Patient tumors with absence of PTEN protein exhibited a significantly decreased disease specific survival and intraepithelial CD68+ macrophage infiltration as compared with intact PTEN expression. In vivo studies demonstrated that Pten-deficient ovarian cancer cells establish an immunosuppressed TIME characterized by increased proportions of M2-like macrophages, GR1+MDSCs in the ascites, and reduced effector CD8+ cytotoxic T-cell function compared with Brca1-deficient cells; further, tumors from mice injected with Pten-deficient ID8 cells exhibited an aggressive behavior due to suppressive macrophage dominance in the malignant ascites. In combination with chemotherapy, exogenous STING activation resulted in longer overall survival in mice injected with Pten-deficient ID8 cells, reprogrammed intraperitoneal M2-like macrophages derived from Pten-deficient ascites to M1-like phenotype and rescued CD8+ cytotoxic T-cell activation.

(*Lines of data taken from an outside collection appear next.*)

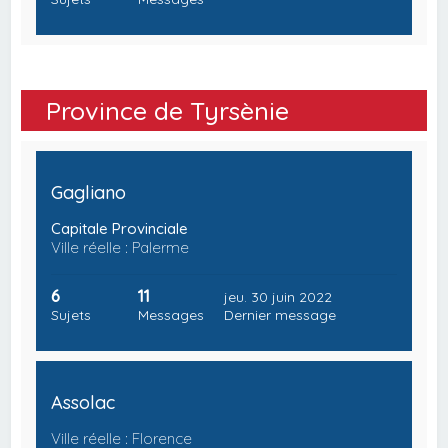
Province de Tyrsènie
Gagliano
Capitale Provinciale
Ville réelle : Palerme
6
11
jeu. 30 juin 2022
Sujets
Messages
Dernier message
Assolac
Ville réelle : Florence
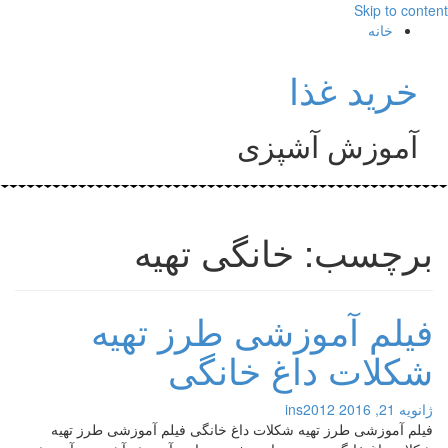
Skip to content
خانه
خرید غذا
آموزش آشپزی
برچسب: خانگی تهیه
فیلم آموزشی طرز تهیه
شکلات داغ خانگی
ژانویه 21, 2016
ins2012
فیلم آموزشی طرز تهیه شکلات داغ خانگی فیلم آموزشی طرز تهیه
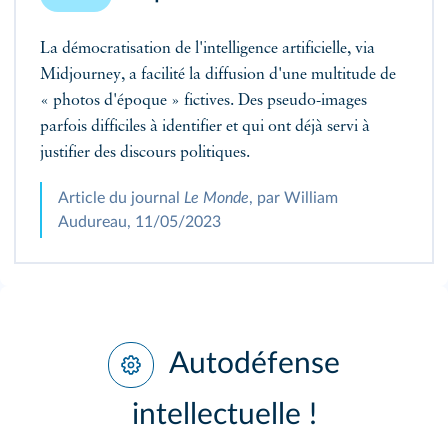
La démocratisation de l'intelligence artificielle, via
Midjourney, a facilité la diffusion d'une multitude de
« photos d'époque » fictives. Des pseudo-images
parfois difficiles à identifier et qui ont déjà servi à
justifier des discours politiques.
Article du journal
Le Monde
, par William
Audureau, 11/05/2023
Autodéfense
intellectuelle !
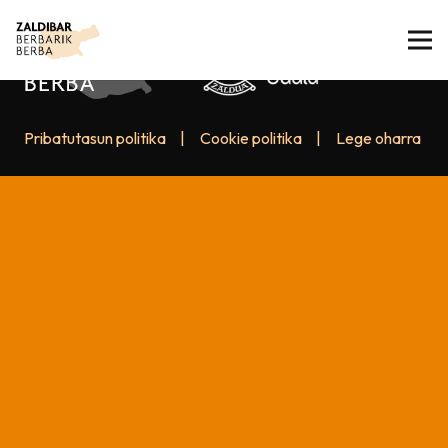
Pribatutasun politika
|
Cookie politika
|
Lege oharra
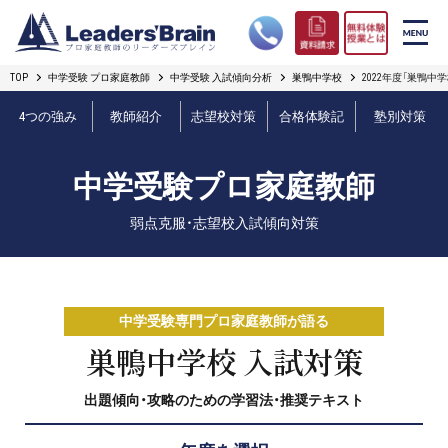
TOP
中学受験 プロ家庭教師
中学受験 入試傾向分析
巣鴨中学校
2022年度「巣鴨中
リーダーズブレインの強み
4つの強み
教師紹介
志望校対策
合格体験記
塾別対策
コース案内
中学受験プロ家庭教師
プロ教師紹介
弱点克服・志望校入試傾向対策
合格実績
オンライン授業
中学受験専門プロ家庭教師が語る
無料体験授業とは
巣鴨中学校 入試対策
出題傾向・攻略のための学習法・推奨テキスト
短期フリープラン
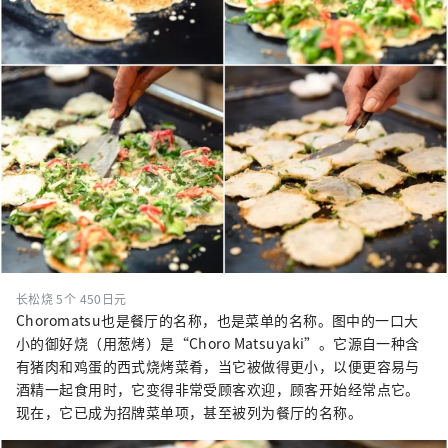
长松烧 5个 450日元
Choromatsu也是餐厅的名称，也是菜单的名称。图中的一口大
小的御好烧（用葱烤）是“Choro Matsuyaki”。它源自一种含
有猪肉和鸡蛋的西式烧烤菜肴，当它被做得更小，以便更容易与
酒精一起食用时，它变得非常受顾客欢迎，顾客开始经常点它。
现在，它已成为招牌菜单项，甚至被列为餐厅的名称。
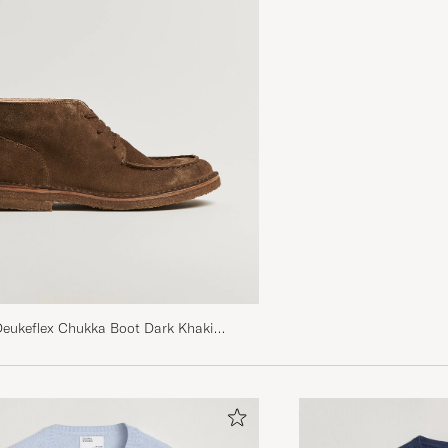
Deukeflex Chukka Boot Dark Khaki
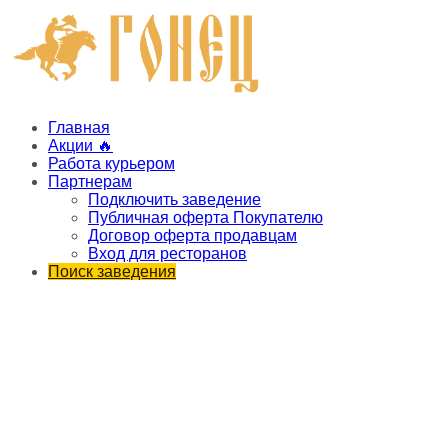
Главная
Акции 🔥
Работа курьером
Партнерам
Подключить заведение
Публичная оферта Покупателю
Договор оферта продавцам
Вход для ресторанов
Поиск заведения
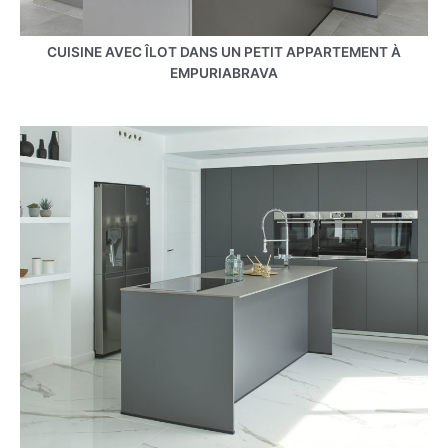
CUISINE AVEC ÎLOT DANS UN PETIT APPARTEMENT À
EMPURIABRAVA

This study reveals the importance of considering the influence of cancer cell intrinsic genetic alterations on the TIME for therapeutic selection. We establish the rationale for the optimal incorporation of interferon activating therapies as a novel combination strategy in PTEN-deficient HGSC.

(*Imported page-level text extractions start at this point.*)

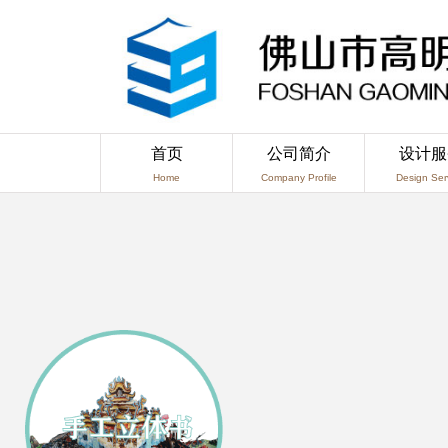
首页
公司简介
设计服
Home
Company Profile
Design Ser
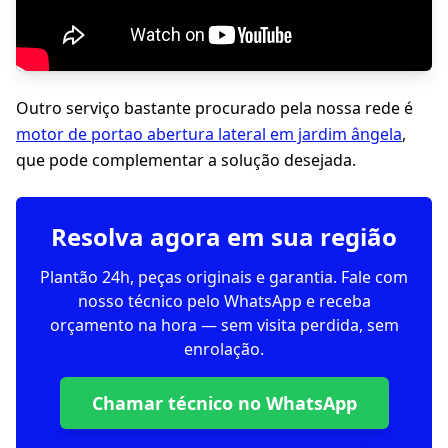
Outro serviço bastante procurado pela nossa rede é
motor de portao abertura lateral em jardim ângela
,
que pode complementar a solução desejada.
Resolva agora em sua região
Plantão 24h, peças originais e garantia. Fale com
nosso técnico pelo WhatsApp e receba
orçamento na hora — sem visita perdida, sem
enrolação.
Chamar técnico no WhatsApp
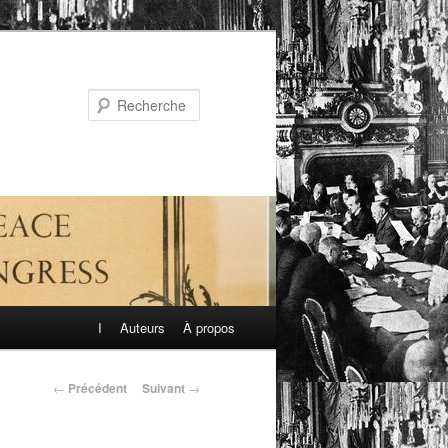
Recherche
I
Auteurs
À propos
←
Précédent
Suivant
→
Navigation
des
articles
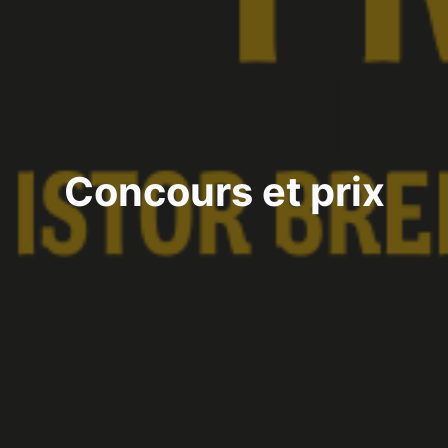
Concours et prix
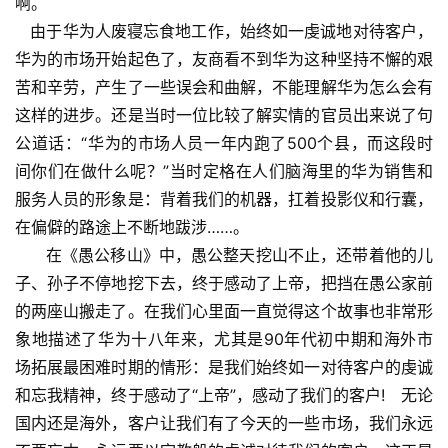
啊。
由于华为人废寝忘食地工作，始终如一虔诚地对待客户，
华为的市场开始起色了，友商看不到华为这种坚持不懈的艰
苦和辛劳，产生了一些误会和曲解，不能理解华为怎么会有
这样的进步。还是当时一位比较了解实情的官员出来说了句
公道话：“华为的市场人员一年内跑了500个县，而这段时
间你们在做什么呢？”当时定格在人们脑海里的华为销售和
服务人员的形象是：背着我们的机器，扛着投影仪和行囊，
在偏僻的路途上不断地跋涉……。
在《愚公移山》中，愚公整天挖山不止，还带着他的儿
子、孙子不停地挖下去，终于感动了上帝，把挡在愚公家前
的两座山搬走了。在我们心里面一直觉得这个故事也非常形
象地描述了华为十八年来，尤其是90年代初中期和海外市
场拓展最困难时期的情形：是我们始终如一对待客户的虔诚
和忘我精神，终于感动了“上帝”，感动了我们的客户! 无论
国内还是海外，客户让我们有了今天的一些市场，我们永远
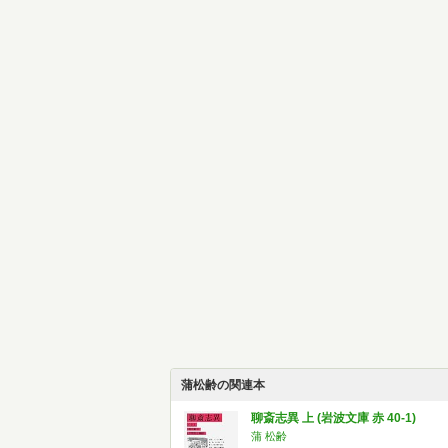
蒲松齢の関連本
聊斎志異 上 (岩波文庫 赤 40-1)
蒲 松齢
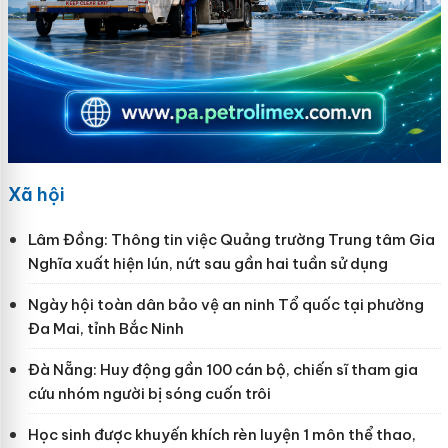
Xã hội
Lâm Đồng: Thông tin việc Quảng trường Trung tâm Gia
Nghĩa xuất hiện lún, nứt sau gần hai tuần sử dụng
Ngày hội toàn dân bảo vệ an ninh Tổ quốc tại phường
Đa Mai, tỉnh Bắc Ninh
Đà Nẵng: Huy động gần 100 cán bộ, chiến sĩ tham gia
cứu nhóm người bị sóng cuốn trôi
Học sinh được khuyến khích rèn luyện 1 môn thể thao,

方法:在组织微阵列中评估PTEN蛋白的表达,所述组织微阵列使用从110名患有HGSC的患者的队列收集的预处理肿瘤产生。进行多重免疫荧光染色以确定所选淋巴和骨髓细胞的空间分布和密度。使用同系小鼠HGSC细胞系的体内研究,ID8-Trp53-/-;Pten-/-和ID8-Trp53-/-;Brca1-/-,进行了表征时间和对卡铂化疗联合外源性STING激活疗法的反应。

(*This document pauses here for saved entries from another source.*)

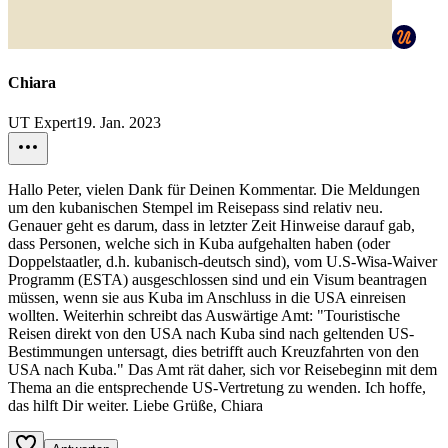
Chiara
UT Expert
19. Jan. 2023
Hallo Peter, vielen Dank für Deinen Kommentar. Die Meldungen
um den kubanischen Stempel im Reisepass sind relativ neu.
Genauer geht es darum, dass in letzter Zeit Hinweise darauf gab,
dass Personen, welche sich in Kuba aufgehalten haben (oder
Doppelstaatler, d.h. kubanisch-deutsch sind), vom U.S-Wisa-Waiver
Programm (ESTA) ausgeschlossen sind und ein Visum beantragen
müssen, wenn sie aus Kuba im Anschluss in die USA einreisen
wollten. Weiterhin schreibt das Auswärtige Amt: "Touristische
Reisen direkt von den USA nach Kuba sind nach geltenden US-
Bestimmungen untersagt, dies betrifft auch Kreuzfahrten von den
USA nach Kuba." Das Amt rät daher, sich vor Reisebeginn mit dem
Thema an die entsprechende US-Vertretung zu wenden. Ich hoffe,
das hilft Dir weiter. Liebe Grüße, Chiara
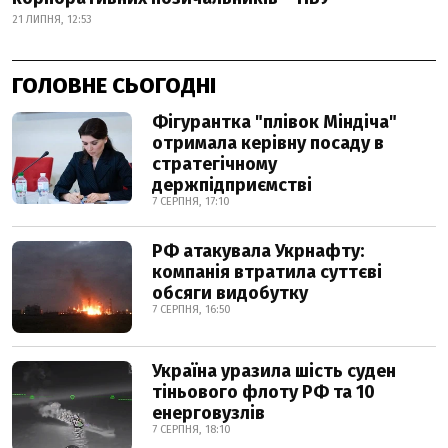
21 ЛИПНЯ, 12:53
ГОЛОВНЕ СЬОГОДНІ
Фігурантка "плівок Міндіча"
отримала керівну посаду в
стратегічному
держпідприємстві
7 СЕРПНЯ, 17:10
РФ атакувала Укрнафту:
компанія втратила суттєві
обсяги видобутку
7 СЕРПНЯ, 16:50
Україна уразила шість суден
тіньового флоту РФ та 10
енерговузлів
7 СЕРПНЯ, 18:10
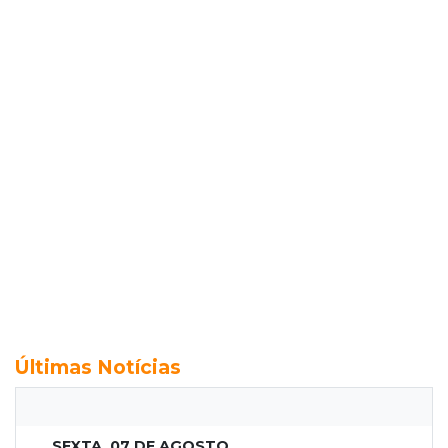
Últimas Notícias
SEXTA, 07 DE AGOSTO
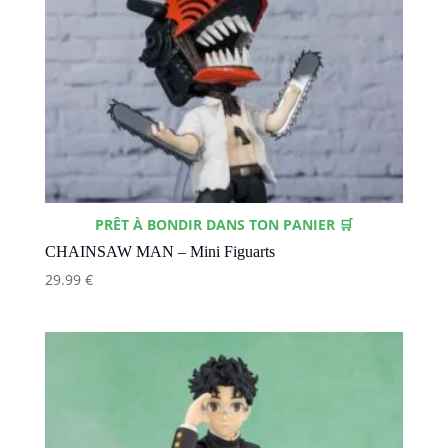
PRÊT À BONDIR DANS TON PANIER 🛒
CHAINSAW MAN – Mini Figuarts
29.99
€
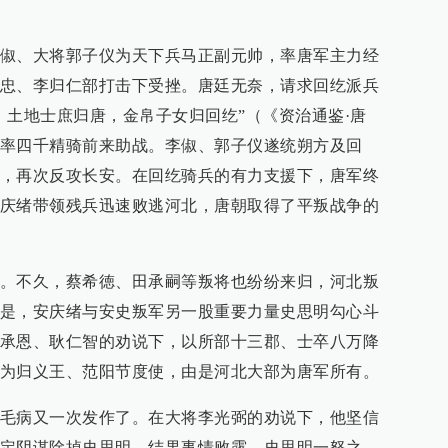
俶、大将郭子仪为天下兵马正副元帅，率唐军主力经
忠、李归仁部打击下受挫。唐廷无奈，请求回纥派兵
，土地士庶归唐，金帛子女归回纥”（《资治通鉴·唐
率四千精骑前来助战。李俶、郭子仪遂统朔方及回
，再次反攻长安。在回纥骑兵的有力支援下，唐军终
庆绪带领残兵迅速败逃河北，唐朝取得了平叛战争的
。不久，蔡希徳、田承嗣等叛将也纷纷来归，河北叛
是，安庆绪与安史叛军另一股重要力量史思明勾心斗
承恩、耿仁智的劝说下，以所部十三郡、士卒八万降
为归义王、范阳节度使，由是河北大部为唐军所有。
毛病又一次发作了。在大将李光弼的劝说下，他坚信
定阴谋除掉史思明。结果事情败露，史思明一怒之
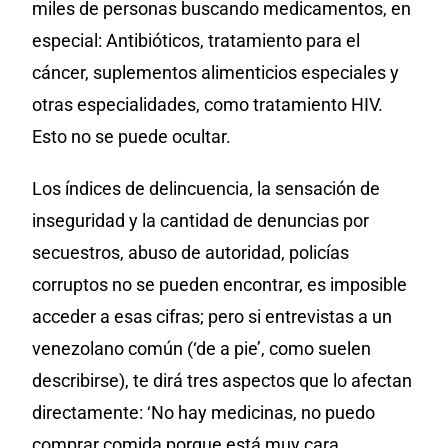
miles de personas buscando medicamentos, en
especial: Antibióticos, tratamiento para el
cáncer, suplementos alimenticios especiales y
otras especialidades, como tratamiento HIV.
Esto no se puede ocultar.
Los índices de delincuencia, la sensación de
inseguridad y la cantidad de denuncias por
secuestros, abuso de autoridad, policías
corruptos no se pueden encontrar, es imposible
acceder a esas cifras; pero si entrevistas a un
venezolano común (‘de a pie’, como suelen
describirse), te dirá tres aspectos que lo afectan
directamente: ‘No hay medicinas, no puedo
comprar comida porque está muy cara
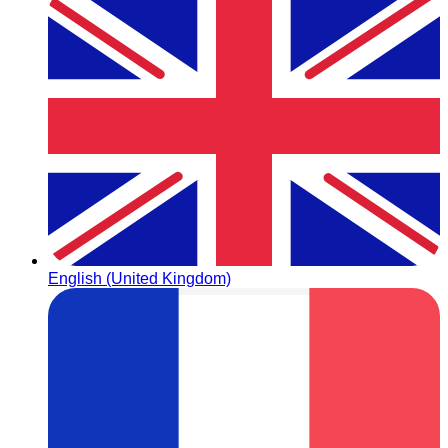
English (United Kingdom)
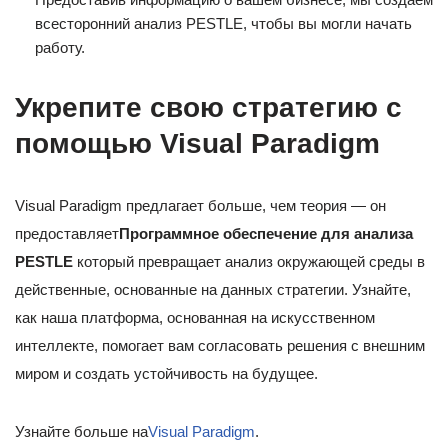
всесторонний анализ PESTLE, чтобы вы могли начать
работу.
Укрепите свою стратегию с
помощью Visual Paradigm
Visual Paradigm предлагает больше, чем теория — он
предоставляет
Программное обеспечение для анализа
PESTLE
который превращает анализ окружающей среды в
действенные, основанные на данных стратегии. Узнайте,
как наша платформа, основанная на искусственном
интеллекте, помогает вам согласовать решения с внешним
миром и создать устойчивость на будущее.
Узнайте больше на
Visual Paradigm
.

结果:与完整的PTEN表达相比,缺乏PTEN蛋白的患者肿瘤表现出疾病特异性存活和上皮内CD68+巨噬细胞浸润的显著降低。体内研究表明,Pten缺乏的卵巢癌细胞建立了免疫抑制的时间,其特征是M2样巨噬细胞的比例增加,腹水中的GR1+MDSCs,与Brca1缺陷细胞相比,效应CD8+细胞毒性T细胞功能降低;进一步,注射Pten缺陷型ID8细胞的小鼠肿瘤由于抑制恶性腹水中的巨噬细胞优势而表现出攻击行为。联合化疗,外源性STING激活导致注射Pten缺陷ID8细胞的小鼠的总生存期更长,将Pten缺陷性腹水衍生的腹膜内M2样巨噬细胞重编程为M1样表型,并挽救了CD8细胞毒性T细胞活化。
结论:本研究揭示了考虑癌细胞内在遗传改变对治疗选择时间的影响的重要性。我们建立了最佳掺入干扰素激活疗法作为PTEN缺陷型HGSC的新型组合策略的基本原理。